■ WHAT IS EXPECTED ■
Every line containing the word "check" must be pulled from the records.

Extracted page text data:
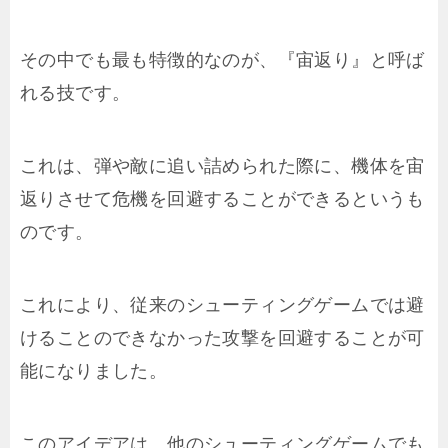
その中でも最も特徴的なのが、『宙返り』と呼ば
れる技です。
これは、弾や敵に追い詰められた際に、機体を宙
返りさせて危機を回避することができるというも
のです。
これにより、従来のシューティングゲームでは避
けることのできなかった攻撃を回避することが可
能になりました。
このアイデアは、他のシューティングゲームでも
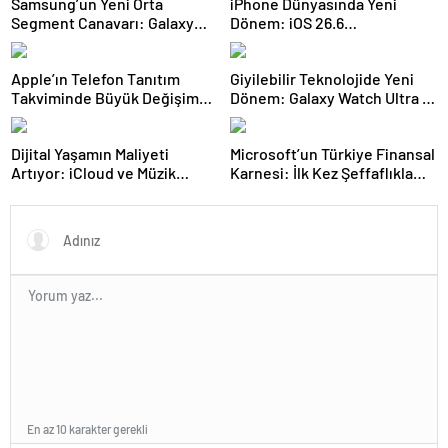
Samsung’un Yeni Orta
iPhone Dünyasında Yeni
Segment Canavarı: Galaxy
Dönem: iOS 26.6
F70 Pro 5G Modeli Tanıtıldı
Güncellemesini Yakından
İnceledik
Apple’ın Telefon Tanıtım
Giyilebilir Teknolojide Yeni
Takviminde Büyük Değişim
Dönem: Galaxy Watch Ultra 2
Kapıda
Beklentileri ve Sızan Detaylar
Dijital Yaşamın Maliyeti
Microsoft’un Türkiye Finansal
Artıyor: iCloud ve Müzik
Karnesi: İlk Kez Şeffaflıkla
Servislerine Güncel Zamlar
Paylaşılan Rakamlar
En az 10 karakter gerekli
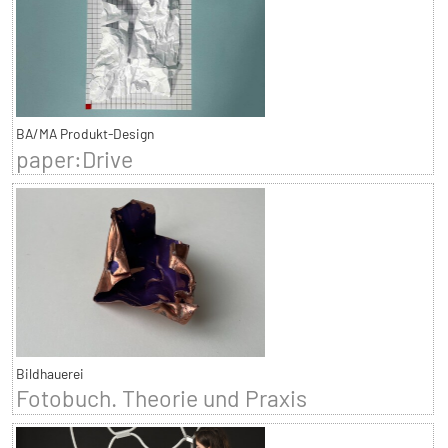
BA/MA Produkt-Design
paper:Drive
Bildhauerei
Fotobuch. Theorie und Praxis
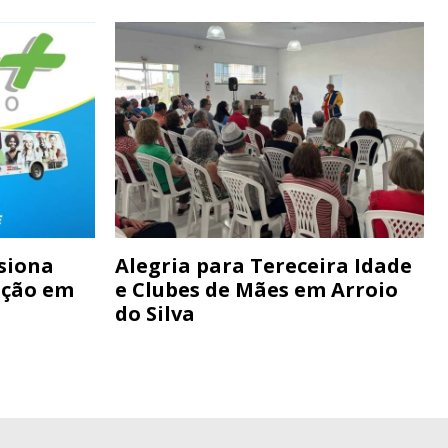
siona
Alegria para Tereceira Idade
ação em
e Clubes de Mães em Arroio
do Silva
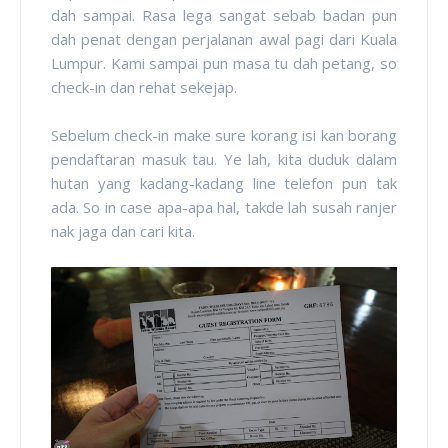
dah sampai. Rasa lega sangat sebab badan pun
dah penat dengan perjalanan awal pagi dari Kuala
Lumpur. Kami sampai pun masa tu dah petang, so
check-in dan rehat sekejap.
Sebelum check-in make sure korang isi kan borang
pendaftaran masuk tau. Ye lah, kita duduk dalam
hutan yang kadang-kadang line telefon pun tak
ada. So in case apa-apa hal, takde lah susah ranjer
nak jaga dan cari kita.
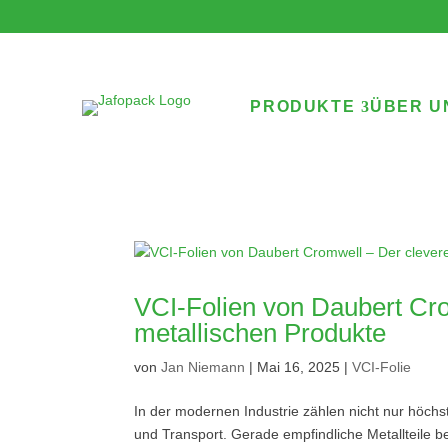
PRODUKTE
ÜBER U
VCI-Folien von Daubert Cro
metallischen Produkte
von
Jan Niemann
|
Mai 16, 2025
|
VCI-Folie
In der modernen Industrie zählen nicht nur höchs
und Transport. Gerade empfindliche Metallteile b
---
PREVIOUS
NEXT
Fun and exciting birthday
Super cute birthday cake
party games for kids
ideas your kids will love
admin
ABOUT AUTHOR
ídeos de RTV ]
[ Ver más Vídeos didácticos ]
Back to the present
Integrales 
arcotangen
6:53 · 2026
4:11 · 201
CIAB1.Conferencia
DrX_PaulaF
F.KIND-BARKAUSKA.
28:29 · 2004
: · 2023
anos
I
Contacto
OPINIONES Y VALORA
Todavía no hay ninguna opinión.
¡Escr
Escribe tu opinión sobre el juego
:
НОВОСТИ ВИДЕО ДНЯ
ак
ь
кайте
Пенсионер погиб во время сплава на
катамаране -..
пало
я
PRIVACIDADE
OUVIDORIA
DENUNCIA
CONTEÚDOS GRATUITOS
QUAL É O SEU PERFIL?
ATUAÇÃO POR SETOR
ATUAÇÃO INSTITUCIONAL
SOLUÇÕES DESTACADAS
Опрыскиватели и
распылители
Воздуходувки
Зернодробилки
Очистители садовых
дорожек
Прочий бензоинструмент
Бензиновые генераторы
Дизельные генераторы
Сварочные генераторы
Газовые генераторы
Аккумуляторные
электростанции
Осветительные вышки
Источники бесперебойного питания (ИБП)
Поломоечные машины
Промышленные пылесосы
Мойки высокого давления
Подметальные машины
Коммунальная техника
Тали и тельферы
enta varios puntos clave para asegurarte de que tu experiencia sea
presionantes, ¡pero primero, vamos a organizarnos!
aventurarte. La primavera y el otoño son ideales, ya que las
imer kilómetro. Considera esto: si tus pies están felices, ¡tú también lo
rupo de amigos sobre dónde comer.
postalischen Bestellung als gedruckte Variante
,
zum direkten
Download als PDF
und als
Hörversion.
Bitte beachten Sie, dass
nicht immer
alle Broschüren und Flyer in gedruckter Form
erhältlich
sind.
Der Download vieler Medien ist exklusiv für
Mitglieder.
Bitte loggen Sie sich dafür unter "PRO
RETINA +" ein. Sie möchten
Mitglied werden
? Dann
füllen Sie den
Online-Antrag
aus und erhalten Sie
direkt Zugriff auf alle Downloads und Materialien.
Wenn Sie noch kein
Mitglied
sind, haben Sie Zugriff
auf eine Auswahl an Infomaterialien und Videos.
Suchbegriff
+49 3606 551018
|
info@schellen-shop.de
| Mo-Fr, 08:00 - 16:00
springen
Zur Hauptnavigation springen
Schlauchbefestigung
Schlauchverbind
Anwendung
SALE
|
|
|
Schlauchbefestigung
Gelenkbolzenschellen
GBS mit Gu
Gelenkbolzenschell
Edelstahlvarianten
...
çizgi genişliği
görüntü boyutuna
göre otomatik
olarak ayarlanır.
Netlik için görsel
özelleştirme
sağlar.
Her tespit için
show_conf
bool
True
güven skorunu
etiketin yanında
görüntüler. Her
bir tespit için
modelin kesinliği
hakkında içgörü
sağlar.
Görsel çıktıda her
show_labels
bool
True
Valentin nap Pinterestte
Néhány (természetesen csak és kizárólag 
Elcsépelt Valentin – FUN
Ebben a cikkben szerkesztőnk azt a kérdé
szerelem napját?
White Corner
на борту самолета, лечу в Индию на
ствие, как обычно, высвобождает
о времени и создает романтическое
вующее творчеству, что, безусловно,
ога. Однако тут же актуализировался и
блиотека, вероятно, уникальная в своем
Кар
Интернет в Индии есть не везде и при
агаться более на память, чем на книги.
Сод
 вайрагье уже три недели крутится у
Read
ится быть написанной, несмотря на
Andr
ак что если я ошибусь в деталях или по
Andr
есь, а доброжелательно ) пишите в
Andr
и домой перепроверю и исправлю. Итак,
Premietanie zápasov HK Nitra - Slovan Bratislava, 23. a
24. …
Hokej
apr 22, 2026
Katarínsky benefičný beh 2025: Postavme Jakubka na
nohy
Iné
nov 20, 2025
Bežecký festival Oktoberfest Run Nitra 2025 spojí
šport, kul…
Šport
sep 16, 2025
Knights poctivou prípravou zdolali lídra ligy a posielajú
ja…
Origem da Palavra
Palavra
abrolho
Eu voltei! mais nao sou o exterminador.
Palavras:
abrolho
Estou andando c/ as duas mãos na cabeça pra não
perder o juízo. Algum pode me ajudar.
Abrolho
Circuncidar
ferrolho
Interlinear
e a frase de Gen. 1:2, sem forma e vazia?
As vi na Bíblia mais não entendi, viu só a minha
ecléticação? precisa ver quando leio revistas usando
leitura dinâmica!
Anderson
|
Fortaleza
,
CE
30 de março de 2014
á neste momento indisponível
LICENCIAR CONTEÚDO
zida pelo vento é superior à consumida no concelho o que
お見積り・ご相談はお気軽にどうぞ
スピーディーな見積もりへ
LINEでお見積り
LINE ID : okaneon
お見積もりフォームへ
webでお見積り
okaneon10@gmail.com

■ FINISHED EXERCISE ■
check-in dan rehat sekejap.
Sebelum check-in make sure korang isi kan borang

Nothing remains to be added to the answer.